▶ [WHAT YOU ARE ASKED TO DO] When the line with "VAN CLEEF & ARPELS, LAS VEGAS’ta YENİ AMİRAL" turns up below, begin repeating exactly, and carry on through the line with "mimulus, églantier et"; no pictures go into the copy.

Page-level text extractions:
◆ ◆ ◆ ◆ ◆ ◆ ◆

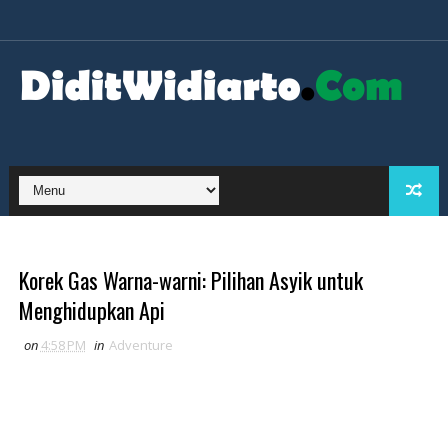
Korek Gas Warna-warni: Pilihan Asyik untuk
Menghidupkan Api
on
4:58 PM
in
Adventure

◆ ◆ ◆ ◆ ◆ ◆ ◆

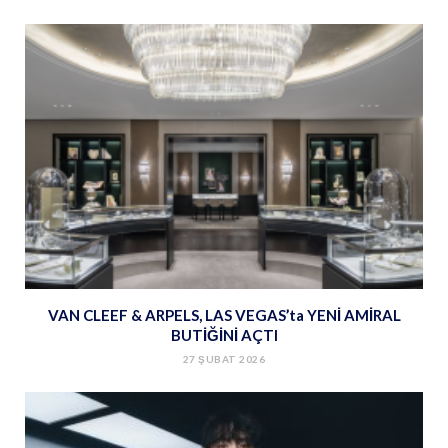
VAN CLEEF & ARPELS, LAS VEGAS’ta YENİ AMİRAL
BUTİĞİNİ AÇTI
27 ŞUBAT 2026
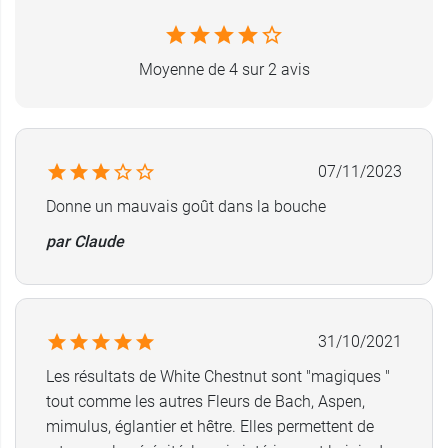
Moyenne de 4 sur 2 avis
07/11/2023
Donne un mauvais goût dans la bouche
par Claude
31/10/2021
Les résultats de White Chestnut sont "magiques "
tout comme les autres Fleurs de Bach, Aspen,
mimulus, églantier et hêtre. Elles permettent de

◆ ◆ ◆ ◆ ◆ ◆ ◆

▶ [ANSWER BOX]
VAN CLEEF & ARPELS, LAS VEGAS’ta YENİ AMİRAL
BUTİĞİNİ AÇTI
27 ŞUBAT 2026
Moyenne de 4 sur 2 avis
07/11/2023
Donne un mauvais goût dans la bouche
par Claude
31/10/2021
Les résultats de White Chestnut sont "magiques "
tout comme les autres Fleurs de Bach, Aspen,
mimulus, églantier et hêtre. Elles permettent de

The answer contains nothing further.